Thursday, March 11, 2010

Of back injuries, labor unrest, bike training, and Yeats.

A guy I don't know yet writes a blog about cycling and writing here in Omaha. He's also a dad, so we obviously have a lot in common. We're also both reeling from layoffs--he lost a job at a newspaper, my wife lost hers in teaching.  And we also share the scourge of recurring back injuries; his last blog post examined his frustration with his recovery process. 

I thought about that post as I sat in Mark Wurth's chiropractic office yesterday and got the news I'd been waiting five months to hear: full steam ahead. He cleared me to pursue all the athletic training I wanted, with one HUGE caveat: "If it hurts, stop. That kind of back pain," he said, "is your canary in the coal mine." 

Of course, the Marxist in me immediately thought about Thatcher's repression of the miner's strike. I thought about Kevin Green and I watching The Molly Maguires, a great film about Irish nationalists standing in solidarity with labor activists. And this song played in my head: 


The chorus starts: "I'm hanging on. / You're all that's left to hold on to. / And I'm still waiting." That's an apt summation of life after a job layoff, huh? Work falls apart, so we cling to our lovers and friends while we "pray for better days." But we should all be thankful that we don't depend on jobs down in the mine.  (Fans of the esoteric nature of my allusions may notice that my blog's title also comes from a U2 song. I think I've finally lost a fifteen years-long argument with my wife: who was the best band of the 80's?  I argued for The Smiths and The Police, but Jessica always says U2.  Crap. I think she's right. And if any of you freaking Bon Jovi concert attendees says a word, I'm off of you for life.)

So after he unknowingly reminded me that I'm lucky I don't have to risk my life doing my job, the chiropractor cleared me for unlimited training on the bike. And that's a form of recreation, right? A way to have fun? As long as I don't cause myself any pain, according to Dr. Wurth, I can go play as much as I want.

But cycling romanticizes--and demands--suffering more than any other sport. I've played pretty good high school football, wrestled, and run track. I've dabbled in recreation league basketball. I've spent a fair amount of time in weight rooms. But I can honestly say that cycling hurts more than any other sport I've tried to play.

A good friend of mine just finished a half-marathon. Another finished an Ironman in Kona last year. I doubt my bike racing has ever hurt as much as these women did during their races. But in my experience, cycling is all about physical and emotional suffering. Doing hill repeats with Paul Mach up Cardiac almost made me weep--and he usually finished seven trips up the hill in the amount of time it took me to do five.

So yeah, training hurts. And the crashes! Nearly every cyclist I know has broken a bone by falling off a bike. One broke a hip, another a pelvis, and another a vertebra. I've seen friends carted off race courses in ambulances. I can think of six friends with plates on their collarbones. Even an uber-cautious (cowardly) racer like me has gone down half a dozen times. 

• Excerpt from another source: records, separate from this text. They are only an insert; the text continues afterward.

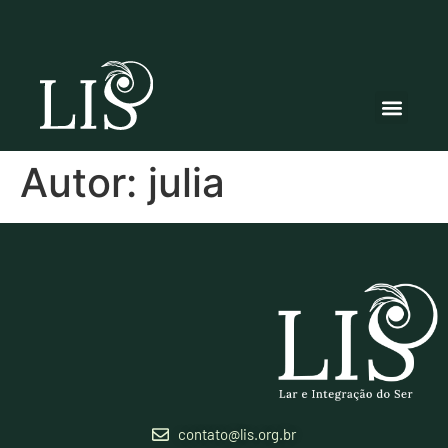
Autor:
julia
contato@lis.org.br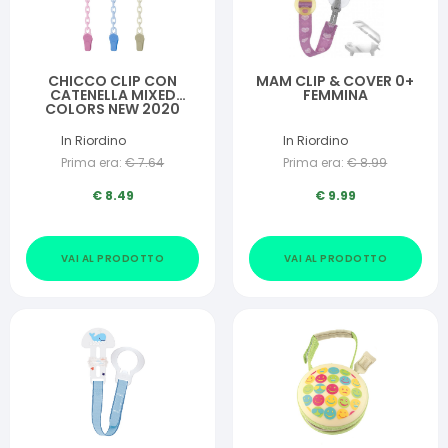
CHICCO CLIP CON
MAM CLIP & COVER 0+
CATENELLA MIXED
FEMMINA
COLORS NEW 2020
In Riordino
In Riordino
Prima era:
€
7.64
Prima era:
€
8.99
€
8.49
€
9.99
VAI AL PRODOTTO
VAI AL PRODOTTO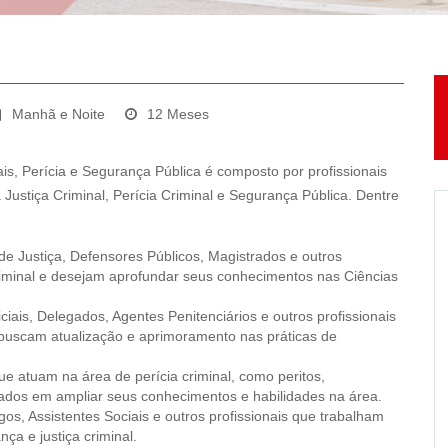
Manhã e Noite
12 Meses
s, Perícia e Segurança Pública é composto por profissionais
Justiça Criminal, Perícia Criminal e Segurança Pública. Dentre
e Justiça, Defensores Públicos, Magistrados e outros
criminal e desejam aprofundar seus conhecimentos nas Ciências
ciais, Delegados, Agentes Penitenciários e outros profissionais
 buscam atualização e aprimoramento nas práticas de
 que atuam na área de perícia criminal, como peritos,
ssados em ampliar seus conhecimentos e habilidades na área.
ogos, Assistentes Sociais e outros profissionais que trabalham
ça e justiça criminal.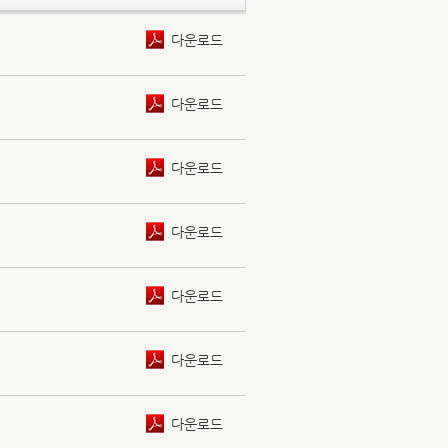
다운로드
다운로드
다운로드
다운로드
다운로드
다운로드
다운로드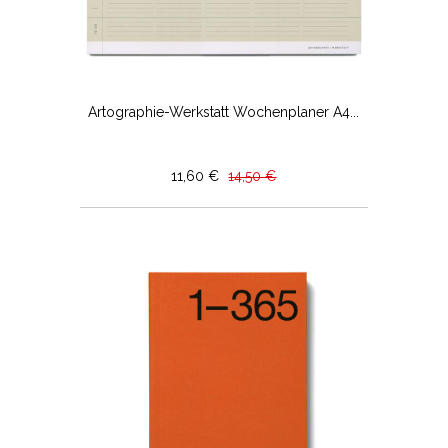
Artographie-Werkstatt Wochenplaner A4...
11,60 €
14,50 €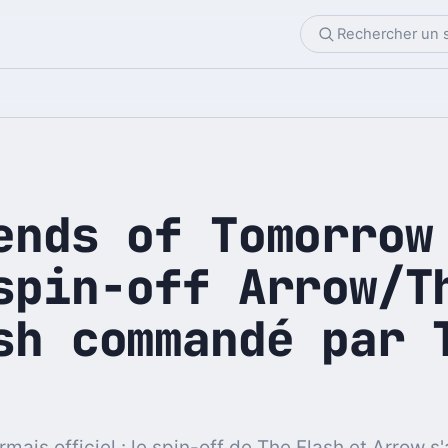
ends of Tomorrow
spin-off Arrow/T
sh commandé par 
mais officiel : le spin-off de The Flash et Arrow s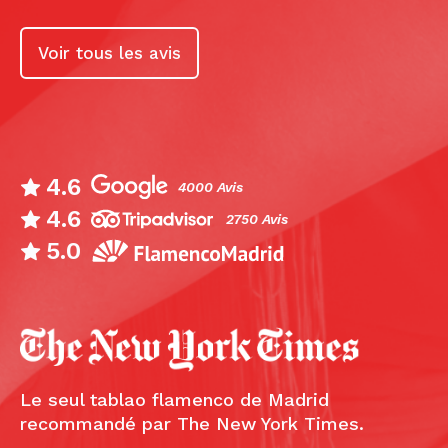
Voir tous les avis
4.6
4000 Avis
4.6
2750 Avis
5.0
Le seul tablao flamenco de Madrid
recommandé par The New York Times.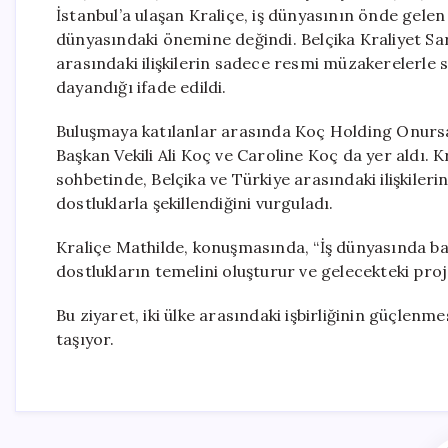
İstanbul’a ulaşan Kraliçe, iş dünyasının önde gelen 
dünyasındaki önemine değindi. Belçika Kraliyet Sa
arasındaki ilişkilerin sadece resmi müzakerelerle 
dayandığı ifade edildi.
Buluşmaya katılanlar arasında Koç Holding Onurs
Başkan Vekili Ali Koç ve Caroline Koç da yer aldı. K
sohbetinde, Belçika ve Türkiye arasındaki ilişkileri
dostluklarla şekillendiğini vurguladı.
Kraliçe Mathilde, konuşmasında, “İş dünyasında başa
dostlukların temelini oluşturur ve gelecekteki pro
Bu ziyaret, iki ülke arasındaki işbirliğinin güçlen
taşıyor.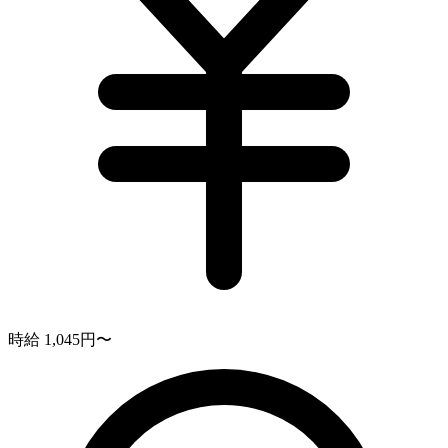
時給 1,045円〜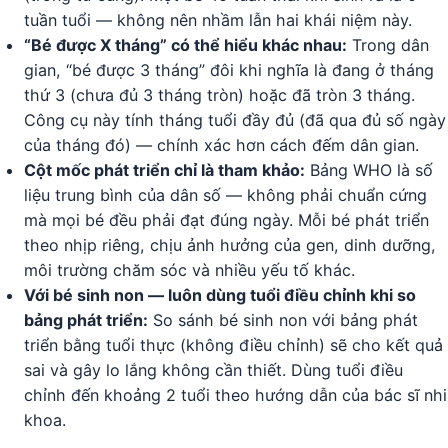
tuần tuổi — không nên nhầm lẫn hai khái niệm này.
“Bé được X tháng” có thể hiểu khác nhau:
Trong dân
gian, “bé được 3 tháng” đôi khi nghĩa là đang ở tháng
thứ 3 (chưa đủ 3 tháng tròn) hoặc đã tròn 3 tháng.
Công cụ này tính tháng tuổi đầy đủ (đã qua đủ số ngày
của tháng đó) — chính xác hơn cách đếm dân gian.
Cột mốc phát triển chỉ là tham khảo:
Bảng WHO là số
liệu trung bình của dân số — không phải chuẩn cứng
mà mọi bé đều phải đạt đúng ngày. Mỗi bé phát triển
theo nhịp riêng, chịu ảnh hưởng của gen, dinh dưỡng,
môi trường chăm sóc và nhiều yếu tố khác.
Với bé sinh non — luôn dùng tuổi điều chỉnh khi so
bảng phát triển:
So sánh bé sinh non với bảng phát
triển bằng tuổi thực (không điều chỉnh) sẽ cho kết quả
sai và gây lo lắng không cần thiết. Dùng tuổi điều
chỉnh đến khoảng 2 tuổi theo hướng dẫn của bác sĩ nhi
khoa.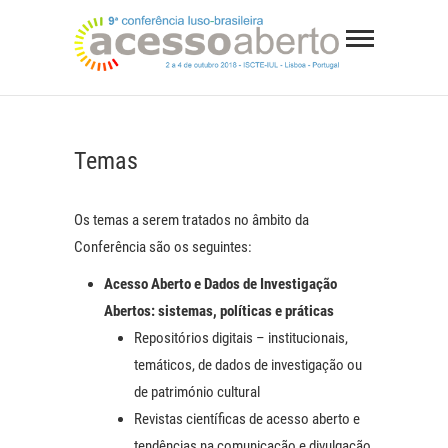
Skip
9ª
to
Conferê
content
WEBSITE DA CONFERÊNCIA LUSO-BRASILEIRA
Luso-
SOBRE ACESSO ABERTO
Brasilei
Temas
sobre
Acesso
Os temas a serem tratados no âmbito da
Conferência são os seguintes:
Aberto
Acesso Aberto e Dados de Investigação
Abertos: sistemas, políticas e práticas
Repositórios digitais – institucionais,
temáticos, de dados de investigação ou
de património cultural
Revistas científicas de acesso aberto e
tendências na comunicação e divulgação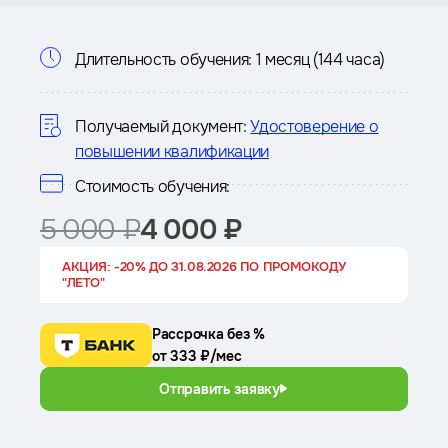
Информация
Длительность обучения:
1 месяц (144 часа)
о
курсе
Получаемый документ:
Удостоверение о
повышении квалификации
Стоимость обучения:
5 000 ₽
4 000 ₽
АКЦИЯ: -20% ДО 31.08.2026 ПО ПРОМОКОДУ
"ЛЕТО"
Рассрочка без %
от 333 ₽/мес
Отправить заявку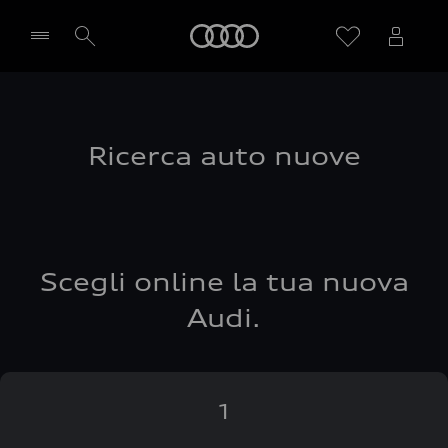
Audi
Seleziona concessionaria
Ricerca auto nuove
Scegli online la tua nuova
Audi.
1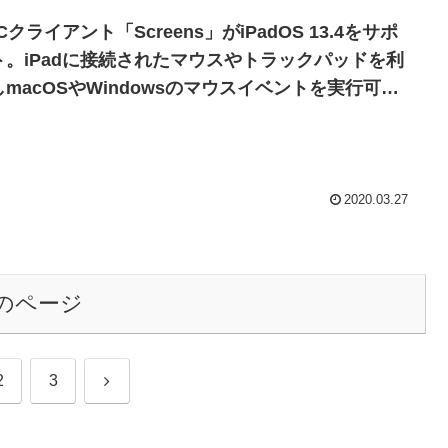
Cクライアント「Screens」がiPadOS 13.4をサポ
ト。iPadに接続されたマウスやトラックパッドを利
しmacOSやWindowsのマウスイベントを実行可能
。
2020.03.27
のページ
次
2
3
へ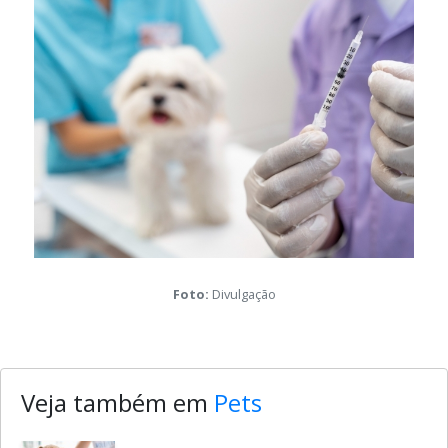
Galeria de mídia desta notícia
Foto:
Divulgação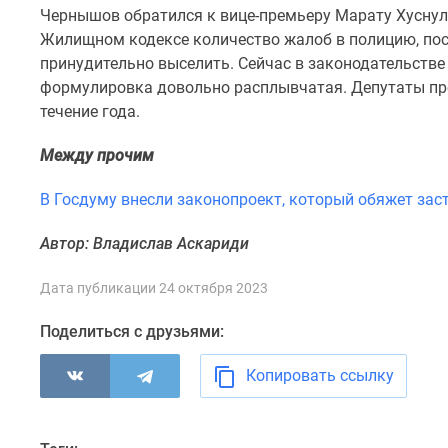
комнатные
Чернышов обратился к вице-премьеру Марату Хуснул
Военная
Жилищном кодексе количество жалоб в полицию, по
ипотека
принудительно выселить. Сейчас в законодательств
Покупателю
формулировка довольно расплывчатая. Депутаты пре
Новостройки
течение года.
Санкт-
Петербурга
Видеообзор
Между прочим
новостроек
Семейная
В Госдуму внесли законопроект, который обяжет з
ипотека
Аналитика
Автор: Владислав Аскариди
рынка
Панорамы
Дата публикации 24 октября 2023
новостроек
1-
Поделиться с друзьями:
комнатные
Субсидированная
застройщиком
Копировать ссылку
Мнение
эксперта
Студии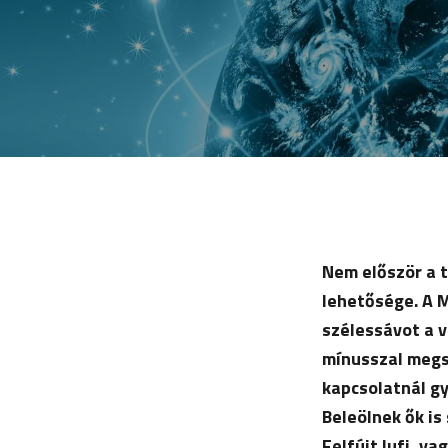
Nem először a 
lehetősége. A M
szélessávot a v
mínusszal megsz
kapcsolatnál gy
Beleölnek ők is 
Felfújt lufi, v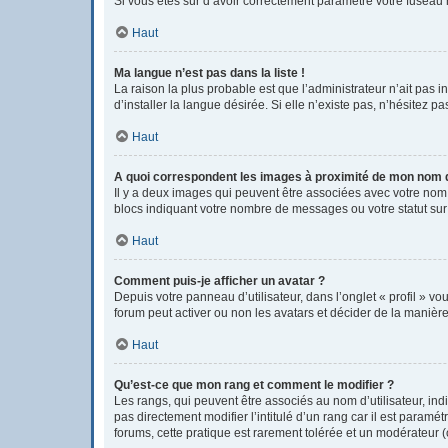
Si vous êtes sûr d’avoir correctement paramétré votre fuseau h
Haut
Ma langue n’est pas dans la liste !
La raison la plus probable est que l’administrateur n’ait pas
d’installer la langue désirée. Si elle n’existe pas, n’hésitez p
Haut
A quoi correspondent les images à proximité de mon nom d’
Il y a deux images qui peuvent être associées avec votre nom 
blocs indiquant votre nombre de messages ou votre statut su
Haut
Comment puis-je afficher un avatar ?
Depuis votre panneau d’utilisateur, dans l’onglet « profil » vo
forum peut activer ou non les avatars et décider de la manière 
Haut
Qu’est-ce que mon rang et comment le modifier ?
Les rangs, qui peuvent être associés au nom d’utilisateur, i
pas directement modifier l’intitulé d’un rang car il est param
forums, cette pratique est rarement tolérée et un modérateur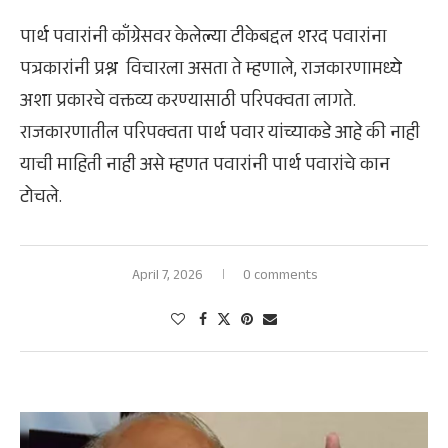
पार्थ पवारांनी काँग्रेसवर केलेल्या टीकेबद्दल शरद पवारांना
पत्रकारांनी प्रश्न विचारला असता ते म्हणाले, राजकारणामध्ये
अशा प्रकारचे वक्तव्य करण्यासाठी परिपक्वता लागते.
राजकारणातील परिपक्वता पार्थ पवार यांच्याकडे आहे की नाही
याची माहिती नाही असे म्हणत पवारांनी पार्थ पवारांचे कान
टोचले.
April 7, 2026
0 comments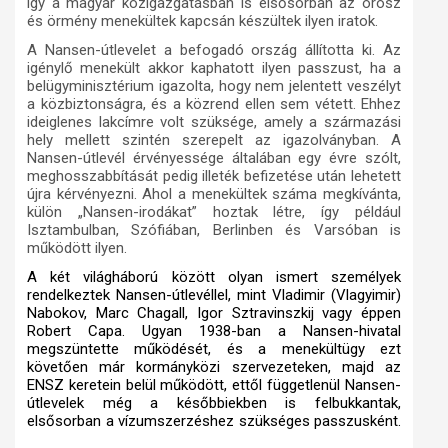
így a magyar közigazgatásban is elsősorban az orosz
és örmény menekültek kapcsán készültek ilyen iratok.
A Nansen-útlevelet a befogadó ország állította ki. Az
igénylő menekült akkor kaphatott ilyen passzust, ha a
belügyminisztérium igazolta, hogy nem jelentett veszélyt
a közbiztonságra, és a közrend ellen sem vétett. Ehhez
ideiglenes lakcímre volt szüksége, amely a származási
hely mellett szintén szerepelt az igazolványban. A
Nansen-útlevél érvényessége általában egy évre szólt,
meghosszabbítását pedig illeték befizetése után lehetett
újra kérvényezni. Ahol a menekültek száma megkívánta,
külön „Nansen-irodákat” hoztak létre, így például
Isztambulban, Szófiában, Berlinben és Varsóban is
működött ilyen.
A két világháború között olyan ismert személyek
rendelkeztek Nansen-útlevéllel, mint Vladimir (Vlagyimir)
Nabokov,
Marc Chagall, Igor Sztravinszkij vagy éppen
Robert Capa. Ugyan 1938-ban a Nansen-hivatal
megszüntette működését, és a menekültügy ezt
követően már kormányközi szervezeteken, majd az
ENSZ keretein belül működött, ettől függetlenül Nansen-
útlevelek még a későbbiekben is felbukkantak,
elsősorban a vízumszerzéshez szükséges passzusként.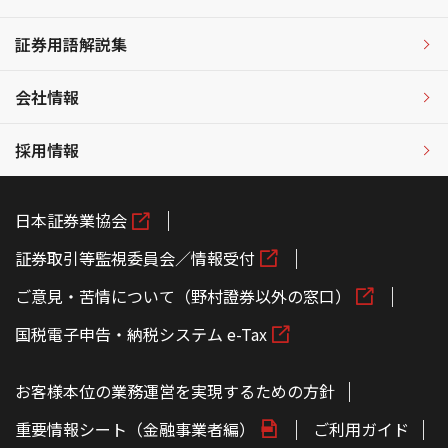
証券用語解説集
会社情報
採用情報
日本証券業協会
証券取引等監視委員会／情報受付
ご意見・苦情について（野村證券以外の窓口）
国税電子申告・納税システム e-Tax
お客様本位の業務運営を実現するための方針
重要情報シート（金融事業者編）
ご利用ガイド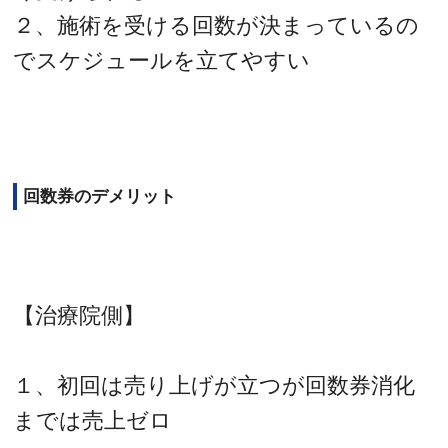
２、施術を受ける回数が決まっているの
でスケジュールを立てやすい
回数券のデメリット
【治療院側】
１、初回は売り上げが立つが回数券消化
までは売上ゼロ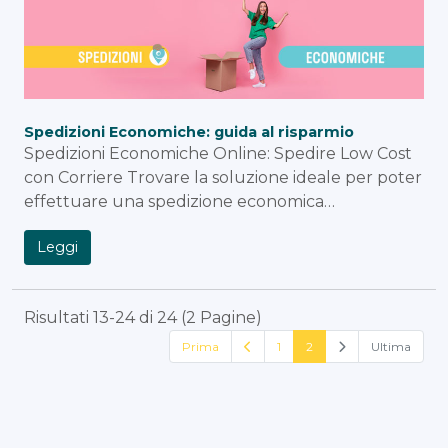
Spedizioni Economiche: guida al risparmio
Spedizioni Economiche Online: Spedire Low Cost
con Corriere Trovare la soluzione ideale per poter
effettuare una spedizione economica…
Leggi
Risultati 13-24 di 24 (2 Pagine)
Prima
1
2
Ultima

Yet we all still ride and race--because we love it. We love the pain. Our souls soar when the suffering ramps up, and our spirits plummet when we get dropped by faster riders. I'll never, ever be able to follow anyone up a long hill, so I hurt every time my teammates disappear up the road without me. But I keep throwing my leg over the top tube and pining a number on my jersey. 

I've won a team time trial with an acute lumbar disc herniation. I've raced crits with agonizing back spasms. Can I even conceive of a race season without some pain? Isn't winning a race all about being able to suffer more than the next guy?

But here's the larger question, for which the bike riding query is just a synecdoche: can I do anything worth doing without hurting myself? 

Lots of things in my life have hurt lately: missing absent friends, watching the kids try to adjust to a new school and home. And writing a dissertation is a protracted exercise in masochism. It ain't coal mining, but it still hurts. 

I just wonder if it has to. Does everything worth doing have to bruise me somehow?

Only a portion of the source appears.